You are viewing a plain text version of this content. The canonical link for it is here.
Posted to java-user@lucene.apache.org by Paul Taylor <pa...@fastmail.fm> on 2011/09/22 12:56:54 UTC
OverlappingFileLockException when optimizing large index
Id made just a few changes to my code to remove deprecations that
ocurred when I upgraded to Lucene 3.1, all tests work fine but when I
tried to build a real index it gives this error during optimization stage
Exception in thread "main" java.nio.channels.OverlappingFileLockException
at
sun.nio.ch.FileChannelImpl$SharedFileLockTable.checkList(FileChannelImpl.java:1166)
at
sun.nio.ch.FileChannelImpl$SharedFileLockTable.add(FileChannelImpl.java:1068)
at sun.nio.ch.FileChannelImpl.tryLock(FileChannelImpl.java:868)
at java.nio.channels.FileChannel.tryLock(FileChannel.java:962)
at
org.apache.lucene.store.NativeFSLock.obtain(NativeFSLockFactory.java:216)
at org.apache.lucene.store.Lock.obtain(Lock.java:72)
at org.apache.lucene.index.IndexWriter.<init>(IndexWriter.java:1097)
at
org.musicbrainz.search.index.ThreadedIndexWriter.<init>(ThreadedIndexWriter.java:66)
at
org.musicbrainz.search.index.IndexBuilder.createIndexWriter(IndexBuilder.java:229)
at
org.musicbrainz.search.index.IndexBuilder.main(IndexBuilder.java:152)
and a few minutes later I also got
xception in thread "Lucene Merge Thread #101"
org.apache.lucene.index.MergePolicy$MergeException: java.io.IOException:
File too large
at
org.apache.lucene.index.ConcurrentMergeScheduler.handleMergeException(ConcurrentMergeScheduler.java:517)
at
org.apache.lucene.index.ConcurrentMergeScheduler$MergeThread.run(ConcurrentMergeScheduler.java:482)
Caused by: java.io.IOException: File too large
at java.io.RandomAccessFile.writeBytes(Native Method)
at java.io.RandomAccessFile.write(RandomAccessFile.java:482)
at
org.apache.lucene.store.FSDirectory$FSIndexOutput.flushBuffer(FSDirectory.java:469)
at
org.apache.lucene.store.BufferedIndexOutput.flushBuffer(BufferedIndexOutput.java:99)
at
org.apache.lucene.store.BufferedIndexOutput.flush(BufferedIndexOutput.java:88)
at
org.apache.lucene.store.BufferedIndexOutput.close(BufferedIndexOutput.java:113)
at
org.apache.lucene.store.FSDirectory$FSIndexOutput.close(FSDirectory.java:478)
at org.apache.lucene.util.IOUtils.closeSafely(IOUtils.java:80)
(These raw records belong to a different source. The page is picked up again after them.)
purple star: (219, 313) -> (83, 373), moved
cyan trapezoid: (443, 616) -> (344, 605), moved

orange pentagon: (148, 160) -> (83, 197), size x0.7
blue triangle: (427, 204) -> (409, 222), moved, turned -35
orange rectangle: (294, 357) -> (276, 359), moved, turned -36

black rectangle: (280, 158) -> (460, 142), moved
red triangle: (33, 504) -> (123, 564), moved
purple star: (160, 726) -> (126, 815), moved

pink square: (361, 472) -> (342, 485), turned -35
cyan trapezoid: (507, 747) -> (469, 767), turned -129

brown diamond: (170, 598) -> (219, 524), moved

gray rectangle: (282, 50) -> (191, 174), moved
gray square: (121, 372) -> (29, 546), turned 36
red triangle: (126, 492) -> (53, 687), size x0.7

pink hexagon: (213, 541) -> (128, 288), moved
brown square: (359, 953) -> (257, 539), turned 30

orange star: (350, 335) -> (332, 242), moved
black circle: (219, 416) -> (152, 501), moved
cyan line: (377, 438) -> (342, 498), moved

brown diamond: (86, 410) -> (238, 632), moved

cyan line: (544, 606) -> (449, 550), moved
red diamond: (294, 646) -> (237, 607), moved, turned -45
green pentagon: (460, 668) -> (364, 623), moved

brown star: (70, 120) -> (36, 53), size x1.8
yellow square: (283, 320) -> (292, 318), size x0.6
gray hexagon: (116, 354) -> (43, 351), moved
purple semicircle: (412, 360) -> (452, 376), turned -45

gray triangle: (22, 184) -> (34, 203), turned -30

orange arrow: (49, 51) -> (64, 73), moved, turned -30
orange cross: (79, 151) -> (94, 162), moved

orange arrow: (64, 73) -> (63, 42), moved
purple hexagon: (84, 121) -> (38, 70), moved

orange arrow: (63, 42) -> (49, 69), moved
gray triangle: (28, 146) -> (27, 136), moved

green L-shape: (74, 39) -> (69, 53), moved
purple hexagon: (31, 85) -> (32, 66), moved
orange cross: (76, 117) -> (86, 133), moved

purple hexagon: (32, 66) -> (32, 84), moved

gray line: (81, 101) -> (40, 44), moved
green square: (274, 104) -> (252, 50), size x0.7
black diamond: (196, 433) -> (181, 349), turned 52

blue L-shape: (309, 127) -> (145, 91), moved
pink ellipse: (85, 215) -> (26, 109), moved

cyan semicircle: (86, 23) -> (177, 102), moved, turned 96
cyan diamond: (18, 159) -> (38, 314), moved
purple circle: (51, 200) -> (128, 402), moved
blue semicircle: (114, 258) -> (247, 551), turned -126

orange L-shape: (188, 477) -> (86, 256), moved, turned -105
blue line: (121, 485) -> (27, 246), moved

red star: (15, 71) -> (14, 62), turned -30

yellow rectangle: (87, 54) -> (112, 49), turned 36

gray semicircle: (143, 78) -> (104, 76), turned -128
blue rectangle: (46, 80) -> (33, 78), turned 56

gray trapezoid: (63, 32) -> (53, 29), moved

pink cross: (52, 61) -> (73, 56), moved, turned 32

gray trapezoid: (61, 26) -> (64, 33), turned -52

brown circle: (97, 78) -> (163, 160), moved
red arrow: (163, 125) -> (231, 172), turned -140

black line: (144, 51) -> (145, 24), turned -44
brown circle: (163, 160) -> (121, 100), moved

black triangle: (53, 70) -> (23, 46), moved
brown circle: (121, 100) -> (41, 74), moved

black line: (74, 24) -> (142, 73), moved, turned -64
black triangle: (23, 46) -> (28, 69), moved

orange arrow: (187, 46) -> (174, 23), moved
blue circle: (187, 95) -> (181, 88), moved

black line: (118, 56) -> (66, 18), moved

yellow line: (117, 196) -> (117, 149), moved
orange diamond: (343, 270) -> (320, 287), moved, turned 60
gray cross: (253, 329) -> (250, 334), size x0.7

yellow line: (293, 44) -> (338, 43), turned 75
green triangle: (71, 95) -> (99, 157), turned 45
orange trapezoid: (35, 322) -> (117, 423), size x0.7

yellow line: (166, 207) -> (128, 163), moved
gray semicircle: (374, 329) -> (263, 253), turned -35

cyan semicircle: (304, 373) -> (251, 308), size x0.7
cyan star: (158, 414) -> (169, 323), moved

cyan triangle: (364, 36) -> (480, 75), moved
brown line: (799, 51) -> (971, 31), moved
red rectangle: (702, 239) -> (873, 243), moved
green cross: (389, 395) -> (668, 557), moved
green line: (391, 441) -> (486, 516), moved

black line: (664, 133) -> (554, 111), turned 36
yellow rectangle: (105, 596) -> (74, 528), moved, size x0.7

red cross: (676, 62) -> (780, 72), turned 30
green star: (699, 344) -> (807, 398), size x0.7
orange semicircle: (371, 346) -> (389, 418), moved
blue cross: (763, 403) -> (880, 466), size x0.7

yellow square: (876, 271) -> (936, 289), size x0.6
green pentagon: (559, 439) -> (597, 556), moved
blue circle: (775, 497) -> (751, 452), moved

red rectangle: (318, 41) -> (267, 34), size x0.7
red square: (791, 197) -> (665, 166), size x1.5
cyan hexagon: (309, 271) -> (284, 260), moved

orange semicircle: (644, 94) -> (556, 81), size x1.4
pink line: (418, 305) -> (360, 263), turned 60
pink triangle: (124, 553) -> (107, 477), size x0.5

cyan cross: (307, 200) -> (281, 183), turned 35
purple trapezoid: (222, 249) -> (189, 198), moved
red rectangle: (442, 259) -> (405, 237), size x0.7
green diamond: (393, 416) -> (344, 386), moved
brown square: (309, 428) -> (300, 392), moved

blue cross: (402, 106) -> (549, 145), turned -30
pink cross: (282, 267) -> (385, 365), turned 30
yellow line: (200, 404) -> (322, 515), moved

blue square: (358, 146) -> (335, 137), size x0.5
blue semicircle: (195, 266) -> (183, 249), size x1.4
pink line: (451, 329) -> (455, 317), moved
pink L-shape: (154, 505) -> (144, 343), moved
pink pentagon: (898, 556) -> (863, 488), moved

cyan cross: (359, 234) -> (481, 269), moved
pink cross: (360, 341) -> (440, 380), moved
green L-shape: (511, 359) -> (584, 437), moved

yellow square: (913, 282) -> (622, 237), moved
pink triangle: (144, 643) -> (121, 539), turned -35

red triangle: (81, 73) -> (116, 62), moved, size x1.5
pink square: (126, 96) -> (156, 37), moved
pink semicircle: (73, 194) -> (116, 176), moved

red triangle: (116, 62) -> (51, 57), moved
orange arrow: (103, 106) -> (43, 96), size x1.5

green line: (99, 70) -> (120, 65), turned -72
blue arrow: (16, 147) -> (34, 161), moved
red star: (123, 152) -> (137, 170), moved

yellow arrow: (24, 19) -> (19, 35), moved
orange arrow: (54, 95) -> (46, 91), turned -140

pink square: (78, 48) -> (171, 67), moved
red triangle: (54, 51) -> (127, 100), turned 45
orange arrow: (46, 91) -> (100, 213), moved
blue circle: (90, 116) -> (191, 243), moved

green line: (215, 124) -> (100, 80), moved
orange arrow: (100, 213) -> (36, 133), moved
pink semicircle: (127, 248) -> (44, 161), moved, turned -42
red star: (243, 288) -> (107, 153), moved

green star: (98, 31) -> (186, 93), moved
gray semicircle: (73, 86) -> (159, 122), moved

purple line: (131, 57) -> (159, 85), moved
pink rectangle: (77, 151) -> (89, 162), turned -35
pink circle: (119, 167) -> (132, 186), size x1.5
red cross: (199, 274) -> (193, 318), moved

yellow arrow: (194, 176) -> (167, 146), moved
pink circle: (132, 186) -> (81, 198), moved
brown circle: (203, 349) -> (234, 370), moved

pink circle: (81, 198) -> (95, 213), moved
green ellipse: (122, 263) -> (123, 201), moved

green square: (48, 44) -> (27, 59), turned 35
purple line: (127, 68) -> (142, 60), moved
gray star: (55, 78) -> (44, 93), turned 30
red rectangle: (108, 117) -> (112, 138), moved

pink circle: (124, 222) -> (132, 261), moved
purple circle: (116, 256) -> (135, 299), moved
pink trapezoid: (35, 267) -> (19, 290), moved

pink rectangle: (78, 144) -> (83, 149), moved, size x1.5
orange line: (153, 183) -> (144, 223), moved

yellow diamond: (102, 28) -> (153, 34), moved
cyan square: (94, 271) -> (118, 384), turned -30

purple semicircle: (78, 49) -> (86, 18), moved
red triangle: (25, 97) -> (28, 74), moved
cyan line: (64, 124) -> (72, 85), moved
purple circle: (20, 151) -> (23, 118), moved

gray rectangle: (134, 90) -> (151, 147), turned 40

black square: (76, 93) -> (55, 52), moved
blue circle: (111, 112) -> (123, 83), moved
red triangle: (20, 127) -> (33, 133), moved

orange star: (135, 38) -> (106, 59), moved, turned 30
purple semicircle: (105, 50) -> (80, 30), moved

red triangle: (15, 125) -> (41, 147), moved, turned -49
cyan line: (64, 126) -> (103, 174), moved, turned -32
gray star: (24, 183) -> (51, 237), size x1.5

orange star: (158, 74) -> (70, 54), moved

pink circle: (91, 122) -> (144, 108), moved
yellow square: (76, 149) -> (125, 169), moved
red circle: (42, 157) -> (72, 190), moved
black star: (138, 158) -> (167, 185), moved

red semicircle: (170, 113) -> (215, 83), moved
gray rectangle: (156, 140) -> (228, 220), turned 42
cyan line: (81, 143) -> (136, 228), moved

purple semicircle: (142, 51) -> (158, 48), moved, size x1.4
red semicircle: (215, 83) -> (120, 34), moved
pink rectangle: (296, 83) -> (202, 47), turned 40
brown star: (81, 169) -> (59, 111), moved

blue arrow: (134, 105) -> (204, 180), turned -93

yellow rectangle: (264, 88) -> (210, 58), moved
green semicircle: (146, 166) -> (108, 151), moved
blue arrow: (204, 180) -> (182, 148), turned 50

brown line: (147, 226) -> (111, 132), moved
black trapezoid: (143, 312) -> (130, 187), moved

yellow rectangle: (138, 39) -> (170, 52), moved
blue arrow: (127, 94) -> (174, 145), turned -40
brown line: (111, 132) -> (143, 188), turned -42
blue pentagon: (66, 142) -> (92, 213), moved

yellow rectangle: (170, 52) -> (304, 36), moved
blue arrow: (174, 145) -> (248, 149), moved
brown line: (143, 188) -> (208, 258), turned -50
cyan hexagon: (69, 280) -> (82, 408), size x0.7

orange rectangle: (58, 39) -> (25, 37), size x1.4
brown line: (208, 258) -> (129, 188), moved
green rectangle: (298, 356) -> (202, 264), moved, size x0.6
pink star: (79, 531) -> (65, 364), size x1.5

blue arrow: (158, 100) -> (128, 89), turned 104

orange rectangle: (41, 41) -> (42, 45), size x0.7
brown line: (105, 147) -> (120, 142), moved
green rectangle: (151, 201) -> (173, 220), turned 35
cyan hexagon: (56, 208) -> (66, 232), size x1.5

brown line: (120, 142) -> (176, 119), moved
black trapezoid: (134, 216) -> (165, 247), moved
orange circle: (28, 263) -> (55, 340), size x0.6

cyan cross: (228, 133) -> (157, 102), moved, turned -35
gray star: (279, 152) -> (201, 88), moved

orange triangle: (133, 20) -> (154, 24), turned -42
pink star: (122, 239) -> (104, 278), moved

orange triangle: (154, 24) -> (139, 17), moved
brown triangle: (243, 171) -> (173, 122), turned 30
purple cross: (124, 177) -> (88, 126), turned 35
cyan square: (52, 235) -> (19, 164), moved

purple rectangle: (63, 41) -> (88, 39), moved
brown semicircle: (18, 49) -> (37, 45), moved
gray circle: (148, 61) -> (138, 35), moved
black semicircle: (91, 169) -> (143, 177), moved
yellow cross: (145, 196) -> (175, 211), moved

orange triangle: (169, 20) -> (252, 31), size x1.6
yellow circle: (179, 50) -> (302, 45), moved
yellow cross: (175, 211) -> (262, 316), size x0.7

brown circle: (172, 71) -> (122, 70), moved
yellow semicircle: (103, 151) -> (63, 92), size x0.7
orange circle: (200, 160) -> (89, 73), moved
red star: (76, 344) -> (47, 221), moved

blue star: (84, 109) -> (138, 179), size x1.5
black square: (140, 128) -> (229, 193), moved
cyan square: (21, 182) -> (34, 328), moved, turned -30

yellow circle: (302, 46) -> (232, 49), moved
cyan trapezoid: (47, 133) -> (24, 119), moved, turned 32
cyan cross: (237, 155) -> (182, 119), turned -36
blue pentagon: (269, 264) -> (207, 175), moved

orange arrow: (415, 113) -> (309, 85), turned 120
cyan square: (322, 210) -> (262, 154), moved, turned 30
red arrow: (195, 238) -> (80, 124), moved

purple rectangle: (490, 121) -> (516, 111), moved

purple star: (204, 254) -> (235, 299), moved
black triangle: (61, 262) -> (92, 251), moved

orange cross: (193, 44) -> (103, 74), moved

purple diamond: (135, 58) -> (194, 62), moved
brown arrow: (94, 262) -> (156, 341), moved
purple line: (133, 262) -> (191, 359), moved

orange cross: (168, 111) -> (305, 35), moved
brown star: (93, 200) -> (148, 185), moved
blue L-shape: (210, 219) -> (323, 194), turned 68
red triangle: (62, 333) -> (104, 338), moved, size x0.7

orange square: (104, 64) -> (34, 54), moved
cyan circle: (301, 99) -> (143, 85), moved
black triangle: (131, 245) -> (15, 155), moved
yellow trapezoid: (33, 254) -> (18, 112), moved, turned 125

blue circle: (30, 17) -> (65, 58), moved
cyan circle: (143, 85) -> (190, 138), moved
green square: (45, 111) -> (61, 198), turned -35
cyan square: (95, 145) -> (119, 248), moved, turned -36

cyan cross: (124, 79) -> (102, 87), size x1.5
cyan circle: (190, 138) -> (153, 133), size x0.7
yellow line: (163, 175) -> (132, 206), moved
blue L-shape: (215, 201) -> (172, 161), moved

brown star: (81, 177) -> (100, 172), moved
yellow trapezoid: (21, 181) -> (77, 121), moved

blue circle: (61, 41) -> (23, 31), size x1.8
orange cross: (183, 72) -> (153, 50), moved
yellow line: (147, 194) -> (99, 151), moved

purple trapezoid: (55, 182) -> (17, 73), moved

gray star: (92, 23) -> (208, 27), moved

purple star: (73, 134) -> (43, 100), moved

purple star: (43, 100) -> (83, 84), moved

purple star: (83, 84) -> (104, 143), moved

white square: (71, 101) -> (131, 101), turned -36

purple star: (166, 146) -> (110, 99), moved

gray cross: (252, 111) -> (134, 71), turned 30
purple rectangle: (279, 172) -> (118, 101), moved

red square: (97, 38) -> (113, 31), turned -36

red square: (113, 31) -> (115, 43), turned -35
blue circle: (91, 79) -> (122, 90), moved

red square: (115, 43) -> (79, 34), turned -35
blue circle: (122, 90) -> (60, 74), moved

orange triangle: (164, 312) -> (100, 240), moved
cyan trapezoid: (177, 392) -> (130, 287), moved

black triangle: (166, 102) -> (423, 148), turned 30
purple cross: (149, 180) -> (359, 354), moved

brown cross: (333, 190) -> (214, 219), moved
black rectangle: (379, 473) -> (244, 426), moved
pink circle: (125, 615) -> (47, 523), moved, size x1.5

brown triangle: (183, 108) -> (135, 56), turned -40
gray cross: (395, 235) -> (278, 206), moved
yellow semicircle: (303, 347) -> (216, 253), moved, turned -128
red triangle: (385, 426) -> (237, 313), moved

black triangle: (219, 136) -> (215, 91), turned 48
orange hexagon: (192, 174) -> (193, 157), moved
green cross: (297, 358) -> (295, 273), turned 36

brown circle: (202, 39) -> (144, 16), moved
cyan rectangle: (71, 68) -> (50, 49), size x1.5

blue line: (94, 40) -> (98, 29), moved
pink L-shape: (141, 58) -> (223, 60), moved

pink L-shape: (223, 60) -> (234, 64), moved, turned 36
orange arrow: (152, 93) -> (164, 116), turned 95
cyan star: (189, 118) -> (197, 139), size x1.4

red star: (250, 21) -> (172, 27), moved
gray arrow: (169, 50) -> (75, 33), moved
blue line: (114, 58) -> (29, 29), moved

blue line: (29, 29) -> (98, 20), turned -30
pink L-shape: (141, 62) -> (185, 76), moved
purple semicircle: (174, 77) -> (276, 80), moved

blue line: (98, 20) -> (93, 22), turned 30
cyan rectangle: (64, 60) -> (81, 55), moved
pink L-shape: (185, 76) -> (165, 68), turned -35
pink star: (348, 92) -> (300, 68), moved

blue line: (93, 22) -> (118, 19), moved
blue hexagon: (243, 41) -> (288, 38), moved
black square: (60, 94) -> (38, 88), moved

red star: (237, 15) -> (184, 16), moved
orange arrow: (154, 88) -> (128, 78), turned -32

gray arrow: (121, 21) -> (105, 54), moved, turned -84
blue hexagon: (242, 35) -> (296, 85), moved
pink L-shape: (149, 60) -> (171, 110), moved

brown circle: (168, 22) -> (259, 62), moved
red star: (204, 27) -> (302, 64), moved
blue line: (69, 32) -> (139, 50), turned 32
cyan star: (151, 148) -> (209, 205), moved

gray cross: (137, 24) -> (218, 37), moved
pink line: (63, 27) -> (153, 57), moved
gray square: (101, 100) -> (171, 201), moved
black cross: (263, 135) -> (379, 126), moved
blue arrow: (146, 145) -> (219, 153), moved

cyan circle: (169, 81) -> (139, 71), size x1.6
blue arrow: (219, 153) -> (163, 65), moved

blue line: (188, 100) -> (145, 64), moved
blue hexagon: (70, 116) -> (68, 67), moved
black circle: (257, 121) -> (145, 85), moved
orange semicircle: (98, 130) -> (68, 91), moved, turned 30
at org.apache.lucene.index.FieldsWriter.close(FieldsWriter.java:111)
at
org.apache.lucene.index.SegmentMerger.mergeFields(SegmentMerger.java:245)
at org.apache.lucene.index.SegmentMerger.merge(SegmentMerger.java:110)
at
org.apache.lucene.index.IndexWriter.mergeMiddle(IndexWriter.java:3938)
at org.apache.lucene.index.IndexWriter.merge(IndexWriter.java:3614)
at
org.apache.lucene.index.ConcurrentMergeScheduler.doMerge(ConcurrentMergeScheduler.java:388)
at
org.apache.lucene.index.ConcurrentMergeScheduler$MergeThread.run(ConcurrentMergeScheduler.java:456)
not sure if one is a consequence of another, any ideas ?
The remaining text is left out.